I Carabinieri soggiungevano, inoltre, che l’interessato aveva comunicato telefonicamente anche l’orario di arrivo e di partenza dall’aeroporto, così come programmato, e che la Questura di Palermo, in data 27 gennaio 2024, aveva effettuato il controllo del ricorrente in quella città, mettendosi in contatto con l’Arma incaricata della vigilanza che confermava l’esistenza dell’autorizzazione ad allontanarsi dal domicilio; il ricorrente, quella notte stessa, faceva rientro nella propria abitazione.

3.1. Orbene, se, per un verso, appare indubitabile che non vi è stata alcuna violazione delle prescrizioni, per altro verso non può che rilevarsi l’assenza di critica alla decisione del Magistrato di sorveglianza in merito alla necessità di assicurare un maggiore controllo del detenuto.

Non appare illogico, né privo di giustificazione, alla luce dell’andamento della vicenda dalla quale è occasionalmente derivata l’emissione del provvedimento impugnato, che il Magistrato di sorveglianza abbia inteso precisare il contenuto dell’autorizzazione già concessa, limitando l’ambito territoriale a quello della provincia di residenza onde ridurre la libertà di circolazione che, in precedenza, era sostanzialmente rimessa alle personali opzioni del detenuto.

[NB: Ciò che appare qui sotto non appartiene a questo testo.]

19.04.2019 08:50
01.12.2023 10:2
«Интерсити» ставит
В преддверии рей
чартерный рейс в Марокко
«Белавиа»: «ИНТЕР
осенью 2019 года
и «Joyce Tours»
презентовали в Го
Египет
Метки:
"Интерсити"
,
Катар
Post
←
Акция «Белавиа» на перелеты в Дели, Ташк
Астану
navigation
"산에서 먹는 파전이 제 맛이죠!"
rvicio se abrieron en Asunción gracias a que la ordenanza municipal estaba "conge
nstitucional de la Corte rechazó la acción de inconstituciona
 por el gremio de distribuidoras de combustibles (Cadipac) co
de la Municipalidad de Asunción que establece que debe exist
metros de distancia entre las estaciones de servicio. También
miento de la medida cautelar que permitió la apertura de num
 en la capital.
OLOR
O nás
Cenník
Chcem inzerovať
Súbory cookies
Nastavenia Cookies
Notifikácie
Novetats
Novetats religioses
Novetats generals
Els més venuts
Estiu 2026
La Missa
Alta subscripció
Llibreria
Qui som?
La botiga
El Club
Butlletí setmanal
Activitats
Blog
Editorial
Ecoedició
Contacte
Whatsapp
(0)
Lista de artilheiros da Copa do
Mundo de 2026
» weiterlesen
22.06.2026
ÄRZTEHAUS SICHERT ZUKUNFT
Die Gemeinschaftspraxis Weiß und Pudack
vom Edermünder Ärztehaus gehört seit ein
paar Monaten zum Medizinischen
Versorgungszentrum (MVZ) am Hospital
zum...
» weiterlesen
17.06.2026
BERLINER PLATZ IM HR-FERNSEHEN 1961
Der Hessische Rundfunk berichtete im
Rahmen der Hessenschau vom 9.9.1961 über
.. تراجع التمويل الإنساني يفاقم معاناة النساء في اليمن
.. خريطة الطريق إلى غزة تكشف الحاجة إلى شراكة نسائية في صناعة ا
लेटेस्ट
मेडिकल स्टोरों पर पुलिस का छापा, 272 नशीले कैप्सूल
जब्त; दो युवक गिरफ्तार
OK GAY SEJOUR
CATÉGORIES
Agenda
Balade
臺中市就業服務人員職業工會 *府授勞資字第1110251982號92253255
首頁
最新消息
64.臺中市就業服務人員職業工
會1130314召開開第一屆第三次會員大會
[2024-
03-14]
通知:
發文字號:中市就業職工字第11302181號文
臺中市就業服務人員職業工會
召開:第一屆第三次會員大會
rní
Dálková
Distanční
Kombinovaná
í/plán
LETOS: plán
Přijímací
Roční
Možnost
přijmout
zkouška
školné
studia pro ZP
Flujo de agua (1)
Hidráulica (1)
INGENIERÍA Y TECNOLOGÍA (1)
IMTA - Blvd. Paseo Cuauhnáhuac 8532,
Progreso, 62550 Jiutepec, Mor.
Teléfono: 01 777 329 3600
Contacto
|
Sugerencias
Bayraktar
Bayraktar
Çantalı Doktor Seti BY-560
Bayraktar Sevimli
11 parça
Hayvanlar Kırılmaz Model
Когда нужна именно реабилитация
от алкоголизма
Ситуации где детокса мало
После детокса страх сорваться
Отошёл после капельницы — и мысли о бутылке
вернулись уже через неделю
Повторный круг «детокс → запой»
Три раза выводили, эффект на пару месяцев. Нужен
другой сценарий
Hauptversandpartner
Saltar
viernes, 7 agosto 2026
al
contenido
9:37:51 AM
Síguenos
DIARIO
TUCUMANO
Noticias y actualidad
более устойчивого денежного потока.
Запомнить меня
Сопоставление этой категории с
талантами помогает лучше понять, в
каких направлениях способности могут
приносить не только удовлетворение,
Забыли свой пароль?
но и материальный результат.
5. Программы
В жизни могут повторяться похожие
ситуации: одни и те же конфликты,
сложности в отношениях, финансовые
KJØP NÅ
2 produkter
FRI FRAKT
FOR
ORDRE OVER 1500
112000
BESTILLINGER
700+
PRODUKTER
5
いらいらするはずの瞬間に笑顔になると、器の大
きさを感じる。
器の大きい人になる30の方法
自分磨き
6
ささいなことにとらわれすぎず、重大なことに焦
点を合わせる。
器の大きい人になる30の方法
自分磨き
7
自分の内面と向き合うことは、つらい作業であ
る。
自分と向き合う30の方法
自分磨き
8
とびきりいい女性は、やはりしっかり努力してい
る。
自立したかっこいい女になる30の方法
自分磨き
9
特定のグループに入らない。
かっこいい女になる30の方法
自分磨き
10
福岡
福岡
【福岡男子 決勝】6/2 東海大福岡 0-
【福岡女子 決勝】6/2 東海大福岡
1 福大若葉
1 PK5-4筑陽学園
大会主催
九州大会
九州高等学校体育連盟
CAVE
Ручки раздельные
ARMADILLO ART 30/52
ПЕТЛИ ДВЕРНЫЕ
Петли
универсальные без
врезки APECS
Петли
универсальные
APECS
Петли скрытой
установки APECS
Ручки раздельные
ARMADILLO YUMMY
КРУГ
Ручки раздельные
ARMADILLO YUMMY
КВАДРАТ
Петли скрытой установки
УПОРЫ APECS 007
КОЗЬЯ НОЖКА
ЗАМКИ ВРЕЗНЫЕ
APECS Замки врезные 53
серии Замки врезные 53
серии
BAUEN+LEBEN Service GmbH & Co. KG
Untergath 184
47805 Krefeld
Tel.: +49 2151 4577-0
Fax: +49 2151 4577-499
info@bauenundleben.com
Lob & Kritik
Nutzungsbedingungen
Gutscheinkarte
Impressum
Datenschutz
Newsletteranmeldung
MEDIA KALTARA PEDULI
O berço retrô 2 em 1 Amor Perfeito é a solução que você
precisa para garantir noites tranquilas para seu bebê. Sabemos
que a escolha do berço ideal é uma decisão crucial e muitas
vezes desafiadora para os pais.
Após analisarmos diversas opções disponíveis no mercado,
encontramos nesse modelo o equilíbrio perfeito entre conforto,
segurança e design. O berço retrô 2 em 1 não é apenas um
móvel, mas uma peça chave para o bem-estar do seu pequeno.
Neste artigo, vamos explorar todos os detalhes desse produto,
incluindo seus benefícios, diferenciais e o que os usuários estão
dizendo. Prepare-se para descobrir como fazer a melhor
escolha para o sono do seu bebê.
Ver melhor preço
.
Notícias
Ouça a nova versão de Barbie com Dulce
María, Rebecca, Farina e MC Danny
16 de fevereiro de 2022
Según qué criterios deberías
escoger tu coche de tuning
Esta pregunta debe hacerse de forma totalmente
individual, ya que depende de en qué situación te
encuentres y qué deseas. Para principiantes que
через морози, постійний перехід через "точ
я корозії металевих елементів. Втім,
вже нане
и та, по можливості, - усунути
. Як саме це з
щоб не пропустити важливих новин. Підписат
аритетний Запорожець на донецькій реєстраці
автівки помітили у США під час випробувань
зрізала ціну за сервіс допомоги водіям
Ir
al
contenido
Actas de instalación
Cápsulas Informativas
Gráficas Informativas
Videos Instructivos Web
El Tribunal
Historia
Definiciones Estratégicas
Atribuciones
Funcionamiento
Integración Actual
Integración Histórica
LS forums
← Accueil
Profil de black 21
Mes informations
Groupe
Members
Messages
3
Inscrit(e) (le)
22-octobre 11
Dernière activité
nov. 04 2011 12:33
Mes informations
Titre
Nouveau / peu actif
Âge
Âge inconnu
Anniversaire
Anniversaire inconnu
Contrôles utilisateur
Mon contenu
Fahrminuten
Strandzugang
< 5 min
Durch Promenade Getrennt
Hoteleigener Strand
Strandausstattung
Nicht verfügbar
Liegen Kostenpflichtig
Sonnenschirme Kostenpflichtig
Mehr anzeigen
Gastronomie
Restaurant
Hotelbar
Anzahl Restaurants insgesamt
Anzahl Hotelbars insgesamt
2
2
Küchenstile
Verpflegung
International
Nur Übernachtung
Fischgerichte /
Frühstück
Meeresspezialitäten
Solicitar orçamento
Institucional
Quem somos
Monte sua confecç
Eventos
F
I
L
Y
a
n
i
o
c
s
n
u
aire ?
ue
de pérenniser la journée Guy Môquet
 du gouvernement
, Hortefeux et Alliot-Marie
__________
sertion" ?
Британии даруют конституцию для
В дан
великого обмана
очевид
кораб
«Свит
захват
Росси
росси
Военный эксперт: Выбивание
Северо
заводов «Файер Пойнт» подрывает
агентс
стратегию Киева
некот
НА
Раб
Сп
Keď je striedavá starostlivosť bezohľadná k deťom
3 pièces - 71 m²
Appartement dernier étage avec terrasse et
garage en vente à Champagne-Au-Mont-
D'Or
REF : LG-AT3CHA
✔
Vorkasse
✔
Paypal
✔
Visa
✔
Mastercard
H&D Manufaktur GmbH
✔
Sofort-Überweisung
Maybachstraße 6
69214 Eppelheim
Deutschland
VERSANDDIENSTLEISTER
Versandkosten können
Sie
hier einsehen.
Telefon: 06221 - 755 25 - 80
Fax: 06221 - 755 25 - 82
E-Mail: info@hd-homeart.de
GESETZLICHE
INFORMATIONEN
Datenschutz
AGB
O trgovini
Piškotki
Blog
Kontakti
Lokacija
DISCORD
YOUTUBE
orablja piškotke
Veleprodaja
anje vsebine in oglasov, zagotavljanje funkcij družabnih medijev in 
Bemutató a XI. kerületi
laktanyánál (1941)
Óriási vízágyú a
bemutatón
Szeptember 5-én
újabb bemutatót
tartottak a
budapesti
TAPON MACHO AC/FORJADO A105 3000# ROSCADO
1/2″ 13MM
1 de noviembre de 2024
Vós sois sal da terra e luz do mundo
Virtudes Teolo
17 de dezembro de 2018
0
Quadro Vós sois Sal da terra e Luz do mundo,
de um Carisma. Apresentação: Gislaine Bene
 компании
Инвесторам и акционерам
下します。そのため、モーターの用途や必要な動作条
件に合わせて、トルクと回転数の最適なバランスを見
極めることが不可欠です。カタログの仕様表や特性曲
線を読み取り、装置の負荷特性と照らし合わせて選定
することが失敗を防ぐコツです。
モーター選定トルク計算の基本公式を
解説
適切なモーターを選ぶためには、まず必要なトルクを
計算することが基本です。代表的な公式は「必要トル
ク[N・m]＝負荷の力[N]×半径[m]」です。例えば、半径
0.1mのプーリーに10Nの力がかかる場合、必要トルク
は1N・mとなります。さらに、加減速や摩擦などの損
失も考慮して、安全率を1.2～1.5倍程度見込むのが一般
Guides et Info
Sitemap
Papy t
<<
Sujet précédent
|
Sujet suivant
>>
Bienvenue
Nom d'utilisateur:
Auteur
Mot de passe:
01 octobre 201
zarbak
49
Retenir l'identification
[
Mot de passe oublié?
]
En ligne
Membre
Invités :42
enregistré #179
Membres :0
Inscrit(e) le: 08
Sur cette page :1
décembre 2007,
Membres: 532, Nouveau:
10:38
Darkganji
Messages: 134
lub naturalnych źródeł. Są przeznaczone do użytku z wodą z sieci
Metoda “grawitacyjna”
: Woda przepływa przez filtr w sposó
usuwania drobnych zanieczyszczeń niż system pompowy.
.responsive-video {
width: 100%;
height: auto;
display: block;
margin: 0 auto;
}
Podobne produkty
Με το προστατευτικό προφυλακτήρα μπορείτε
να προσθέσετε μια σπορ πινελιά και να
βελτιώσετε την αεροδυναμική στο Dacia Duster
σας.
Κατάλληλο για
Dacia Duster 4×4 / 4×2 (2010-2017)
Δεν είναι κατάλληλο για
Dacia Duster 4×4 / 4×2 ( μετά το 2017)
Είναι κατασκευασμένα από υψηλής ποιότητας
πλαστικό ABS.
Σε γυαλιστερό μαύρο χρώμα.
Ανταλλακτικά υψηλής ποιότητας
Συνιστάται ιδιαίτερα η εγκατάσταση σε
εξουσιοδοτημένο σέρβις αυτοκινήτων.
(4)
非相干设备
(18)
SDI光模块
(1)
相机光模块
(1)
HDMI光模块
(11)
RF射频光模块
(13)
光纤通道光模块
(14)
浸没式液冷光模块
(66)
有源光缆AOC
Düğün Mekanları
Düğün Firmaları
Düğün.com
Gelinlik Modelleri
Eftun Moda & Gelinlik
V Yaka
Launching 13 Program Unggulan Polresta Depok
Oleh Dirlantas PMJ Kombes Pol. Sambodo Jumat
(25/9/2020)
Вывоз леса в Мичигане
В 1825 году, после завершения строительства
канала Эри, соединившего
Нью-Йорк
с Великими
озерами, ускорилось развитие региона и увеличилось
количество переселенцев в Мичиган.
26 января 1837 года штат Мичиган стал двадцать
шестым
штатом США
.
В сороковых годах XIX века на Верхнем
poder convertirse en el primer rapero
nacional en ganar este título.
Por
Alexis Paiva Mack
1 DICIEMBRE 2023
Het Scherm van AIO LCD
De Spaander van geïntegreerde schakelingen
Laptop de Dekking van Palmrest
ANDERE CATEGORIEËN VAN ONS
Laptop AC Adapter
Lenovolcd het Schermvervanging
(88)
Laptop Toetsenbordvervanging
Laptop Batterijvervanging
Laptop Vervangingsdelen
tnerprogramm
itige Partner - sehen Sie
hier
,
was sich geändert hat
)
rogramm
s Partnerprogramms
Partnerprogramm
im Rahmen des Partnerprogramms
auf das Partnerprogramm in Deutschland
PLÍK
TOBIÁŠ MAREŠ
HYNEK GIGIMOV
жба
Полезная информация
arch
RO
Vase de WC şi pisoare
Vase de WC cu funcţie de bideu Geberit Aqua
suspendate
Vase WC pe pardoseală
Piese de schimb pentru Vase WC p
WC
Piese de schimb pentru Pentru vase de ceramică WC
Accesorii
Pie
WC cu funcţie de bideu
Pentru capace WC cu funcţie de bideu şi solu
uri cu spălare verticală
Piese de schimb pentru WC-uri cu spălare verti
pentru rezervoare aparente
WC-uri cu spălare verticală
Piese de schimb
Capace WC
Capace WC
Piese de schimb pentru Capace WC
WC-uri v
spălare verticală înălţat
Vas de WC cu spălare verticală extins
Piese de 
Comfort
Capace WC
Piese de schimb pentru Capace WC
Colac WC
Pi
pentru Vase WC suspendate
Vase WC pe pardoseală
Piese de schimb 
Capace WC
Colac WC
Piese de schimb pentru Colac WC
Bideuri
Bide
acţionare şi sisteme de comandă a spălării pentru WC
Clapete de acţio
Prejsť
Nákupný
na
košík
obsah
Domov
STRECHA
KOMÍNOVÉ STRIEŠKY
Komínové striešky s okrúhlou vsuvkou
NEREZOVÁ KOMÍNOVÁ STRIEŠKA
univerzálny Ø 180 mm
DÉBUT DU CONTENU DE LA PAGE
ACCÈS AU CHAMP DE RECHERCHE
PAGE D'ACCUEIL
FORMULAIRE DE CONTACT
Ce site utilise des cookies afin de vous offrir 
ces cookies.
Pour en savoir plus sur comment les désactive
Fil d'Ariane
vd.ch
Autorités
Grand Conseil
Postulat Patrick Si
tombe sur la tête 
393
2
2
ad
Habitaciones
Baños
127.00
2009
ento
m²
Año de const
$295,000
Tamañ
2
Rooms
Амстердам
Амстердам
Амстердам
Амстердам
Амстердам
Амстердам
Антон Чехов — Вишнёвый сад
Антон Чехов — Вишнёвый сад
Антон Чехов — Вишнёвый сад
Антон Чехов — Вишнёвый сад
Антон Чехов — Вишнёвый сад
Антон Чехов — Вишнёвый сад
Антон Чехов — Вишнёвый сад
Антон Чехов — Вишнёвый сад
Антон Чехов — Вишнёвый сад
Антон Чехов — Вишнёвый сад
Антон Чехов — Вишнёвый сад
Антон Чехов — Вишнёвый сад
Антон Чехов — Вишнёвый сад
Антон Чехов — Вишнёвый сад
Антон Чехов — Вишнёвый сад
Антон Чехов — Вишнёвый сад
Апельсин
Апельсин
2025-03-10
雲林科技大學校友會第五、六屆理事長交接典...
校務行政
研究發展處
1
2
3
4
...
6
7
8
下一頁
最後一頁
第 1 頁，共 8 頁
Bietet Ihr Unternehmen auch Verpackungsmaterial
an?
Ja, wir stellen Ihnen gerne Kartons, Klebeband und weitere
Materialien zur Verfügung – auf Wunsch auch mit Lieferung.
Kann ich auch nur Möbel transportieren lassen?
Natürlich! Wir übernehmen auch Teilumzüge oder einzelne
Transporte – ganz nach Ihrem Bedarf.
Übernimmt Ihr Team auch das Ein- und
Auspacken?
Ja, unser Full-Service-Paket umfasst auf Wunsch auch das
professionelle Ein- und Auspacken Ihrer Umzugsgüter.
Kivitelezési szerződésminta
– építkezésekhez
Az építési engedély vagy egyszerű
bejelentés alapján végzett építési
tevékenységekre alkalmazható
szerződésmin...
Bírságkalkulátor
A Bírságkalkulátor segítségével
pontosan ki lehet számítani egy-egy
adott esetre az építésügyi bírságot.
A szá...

Non è, poi, ingiustificato che il Magistrato di sorveglianza modifichi le prescrizioni imposte a M. per migliorare e rendere più efficiente il controllo dello stesso, elemento essenziale della misura para detentiva allo stesso applicata: si tratta della legittima esplicazione dei poteri discrezionalmente attribuiti al Magistrato di sorveglianza dall’art. 47-ter ord. pen. per assicurare il rispetto della misura alternativa che, non a caso, può essere rafforzata anche per mezzo dell’applicazione degli strumenti di controllo dell’art. 275-bis cod. proc. pen.

3.2. Il ricorso, in conclusione, non critica le ragioni che hanno imposto la motivata restrizione territoriale alla circolazione per motivi sanitari e di cura, né quella che riguarda l’allontanamento per attendere alle proprie esigenze personali.

4. Al rigetto del ricorso consegue, ai sensi dell’art. 616 cod. proc. pen., la condanna del ricorrente al pagamento delle spese del procedimento.

P.Q.M.

Rigetta il ricorso e condanna il ricorrente al pagamento delle spese processuali.